Recession Wine and Food

Due to past hard times, I’m always trying to find a way to use leftovers or find good deals. I’ll use leftovers for salads or hodge podge stews. One time, I lived on pantry food for six weeks with my husband. It helped save  us a lot of money.

Rating: 3 out of 4 stars

 A couple of days ago, a fellow Yelper taught me about Lucky Duck wine or “recession wine” as she calls it. She loathes Walmart, but she goes there to get her favorite Lucky Duck Malbec or Cabernet wine for $3.97.  Yesterday I sampled the Lucky Duck Malbec wine with some leftover Indian food: curried potatoes, fresh diced tomatoes, leftover stewed onions, and diced chicken meatballs mixed with some Archer Farm Indian spicy  Vindaloo Sauce over white jasmine rice (my biggest weakness). It went well with the food, and the meal and wine cost almost nothing. My husband caught a glimpse of what I was eating and took a few bites. He loved it and accused me of holding out on him. A good sign. He is such a picky eater.

The copy on the back of the wine reads:

Lucky you! We searched the globe to create a collection of authentic, great tasting international wines, with layers of flavor.

Deep aromas of blueberries and chocolate. Enjoy Lucky Duck alone or paired with grilled meats, vegetables, or sharp cheeses.”

Imported & Bottled by Lucky Duck Winery Ripon, CA.


The Lucky Duck Chardonnay wine was ok.
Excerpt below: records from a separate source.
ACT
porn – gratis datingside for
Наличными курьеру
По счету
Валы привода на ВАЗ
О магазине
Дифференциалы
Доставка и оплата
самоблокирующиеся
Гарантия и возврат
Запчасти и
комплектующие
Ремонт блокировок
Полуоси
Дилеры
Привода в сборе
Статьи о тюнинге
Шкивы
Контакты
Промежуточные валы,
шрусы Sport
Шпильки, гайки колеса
It has a sharp citrus taste to it, and I prefer a creamy butter taste like the one found in Glen Ellen Chardonnay ( just as cheap as the Lucky Duck wine). Today, I’m making an onion and cabbage stew today with a radish, beef broth, parsley, and balsamic vinegar – another hodge podge crock pot stew after swiping large 3 pound bags of onions for $1.50 each. I’m going to eat it with the Lucky Duck bottle of Cabernet Sauvignon, another red wine.